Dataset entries
^^^^^^^^^^^^^^^^

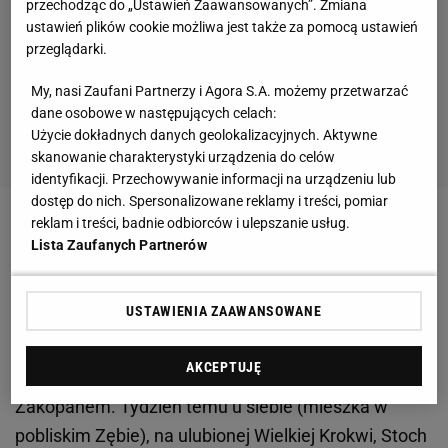
przechodząc do „Ustawień Zaawansowanych”. Zmiana
ustawień plików cookie możliwa jest także za pomocą ustawień
przeglądarki.
My, nasi Zaufani Partnerzy i Agora S.A. możemy przetwarzać
dane osobowe w następujących celach:
Użycie dokładnych danych geolokalizacyjnych. Aktywne
skanowanie charakterystyki urządzenia do celów
identyfikacji. Przechowywanie informacji na urządzeniu lub
dostęp do nich. Spersonalizowane reklamy i treści, pomiar
reklam i treści, badnie odbiorców i ulepszanie usług.
Zobacz wideo
Coming out polskiego skoczka!
Lista Zaufanych Partnerów
Kosecki: Mega szanuję taką postawę
USTAWIENIA ZAAWANSOWANE
Na co liczyli Stoch i trener Michal Doleżal, wybierając
się na loty narciarskie do Oberstdorfu? Zapewne na
AKCEPTUJĘ
postęp Kamila w stosunku do tego, co pokazał w
Zakopanem. Tydzień temu u siebie (mieszka w
pobliskim Zębie), na ulubionej Wielkiej Krokwi, Stoch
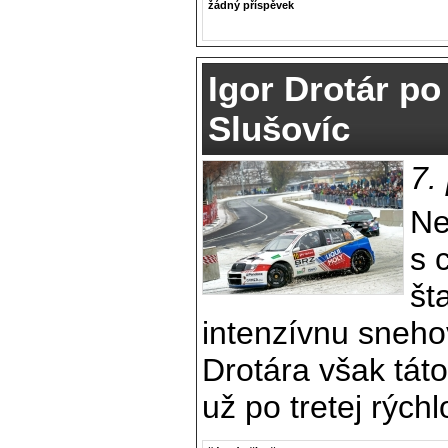
žádný příspěvek
Igor Drotár po
Slušovíc
7.
Ne
s 
št
intenzívnu sneho
Drotára však táto
už po tretej rých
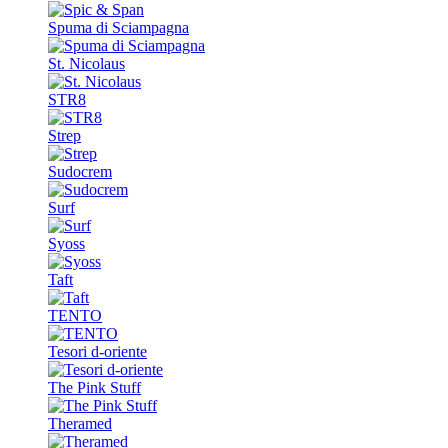
Spuma di Sciampagna
St. Nicolaus
STR8
Strep
Sudocrem
Surf
Syoss
Taft
TENTO
Tesori d-oriente
The Pink Stuff
Theramed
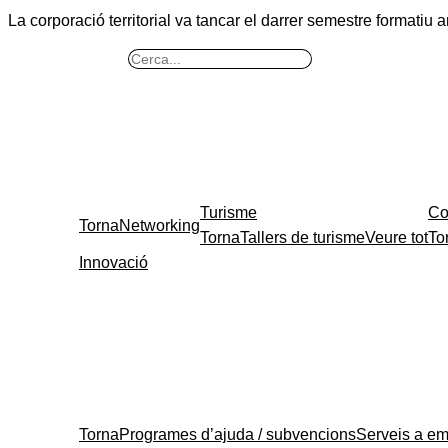
La corporació
territorial va tancar el darrer semestre formatiu 
B
u
s
c
a
r
Turisme
Co
Torna
Networking
Torna
Tallers de turisme
Veure tot
To
Innovació
Torna
Programes d’ajuda / subvencions
Serveis a e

^^^^^^^^^^^^^^^^

◆ **WHAT YOU ARE ASKED TO DO**:
Take only the line containing "Na co liczyli" and every line after it to the end of the entries, and copy them exactly, pictures excluded.

◆ **SOLUTION TO THE EXERCISE**:
Na co liczyli Stoch i trener Michal Doleżal, wybierając
się na loty narciarskie do Oberstdorfu? Zapewne na
AKCEPTUJĘ
postęp Kamila w stosunku do tego, co pokazał w
Zakopanem. Tydzień temu u siebie (mieszka w
pobliskim Zębie), na ulubionej Wielkiej Krokwi, Stoch
žádný příspěvek
Igor Drotár po
Slušovíc
7.
Ne
s 
št
intenzívnu sneho
Drotára však táto
už po tretej rých
Spuma di Sciampagna
St. Nicolaus
STR8
Strep
Sudocrem
Surf
Syoss
Taft
TENTO
Tesori d-oriente
The Pink Stuff
Theramed
La corporació
territorial va tancar el darrer semestre formatiu 
B
u
s
c
a
r
Turisme
Co
Torna
Networking
Torna
Tallers de turisme
Veure tot
To
Innovació
Torna
Programes d’ajuda / subvencions
Serveis a e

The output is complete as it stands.